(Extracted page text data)
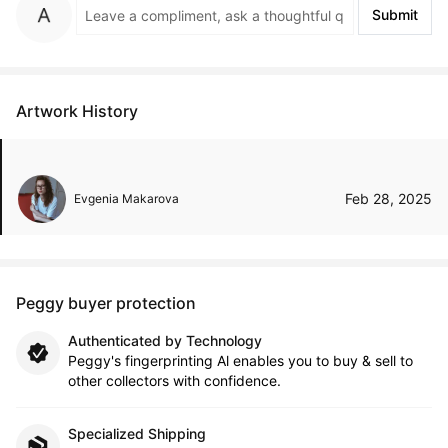
Submit
Artwork History
Feb 28, 2025
Evgenia Makarova
Peggy buyer protection
Authenticated by Technology
Peggy's fingerprinting Al enables you to buy & sell to
other collectors with confidence.
Specialized Shipping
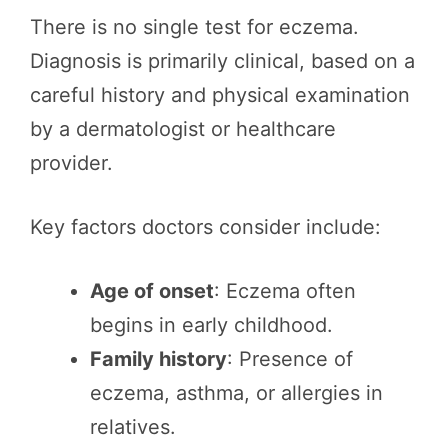
There is no single test for eczema.
Diagnosis is primarily clinical, based on a
careful history and physical examination
by a dermatologist or healthcare
provider.
Key factors doctors consider include:
Age of onset
: Eczema often
begins in early childhood.
Family history
: Presence of
eczema, asthma, or allergies in
relatives.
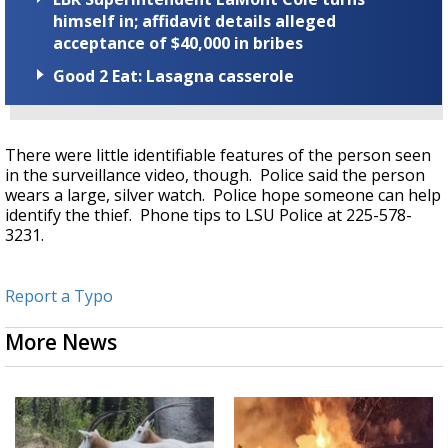
himself in; affidavit details alleged
acceptance of $40,000 in bribes
Good 2 Eat: Lasagna casserole
There were little identifiable features of the person seen
in the surveillance video, though. Police said the person
wears a large, silver watch. Police hope someone can help
identify the thief. Phone tips to LSU Police at 225-578-
3231.
Report a Typo
More News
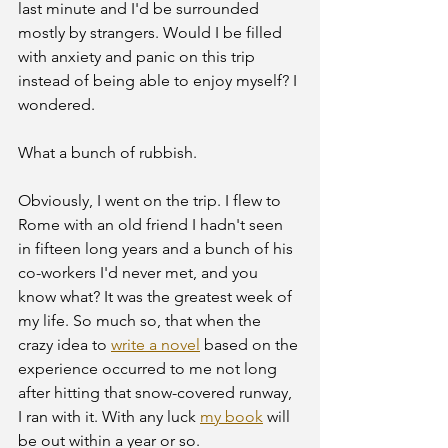
last minute and I'd be surrounded 
mostly by strangers. Would I be filled 
with anxiety and panic on this trip 
instead of being able to enjoy myself? I 
wondered.
What a bunch of rubbish.
Obviously, I went on the trip. I flew to 
Rome with an old friend I hadn't seen 
in fifteen long years and a bunch of his 
co-workers I'd never met, and you 
know what? It was the greatest week of 
my life. So much so, that when the 
crazy idea to 
write a novel
 based on the 
experience occurred to me not long 
after hitting that snow-covered runway, 
I ran with it. With any luck 
my book
 will 
be out within a year or so.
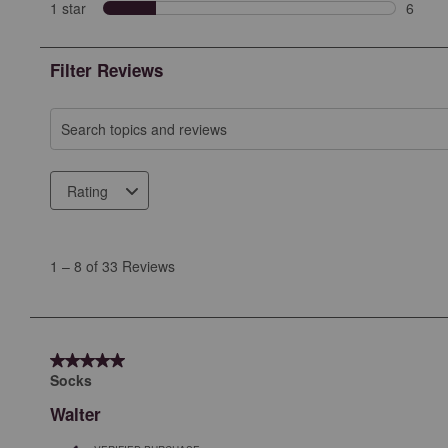
2 revi
1 star
stars
6
6 revie
Filter Reviews
Search topics and reviews search region
Rating
1
to
1
–
8 of 33
Reviews
8
of
33
Reviews
5 out of 5 stars.
.
Socks
Walter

## Task prompt
Spot every line in the entries that includes the word "seen", and copy each one out.

## Output
There were little identifiable features of the person seen
Rome with an old friend I hadn't seen 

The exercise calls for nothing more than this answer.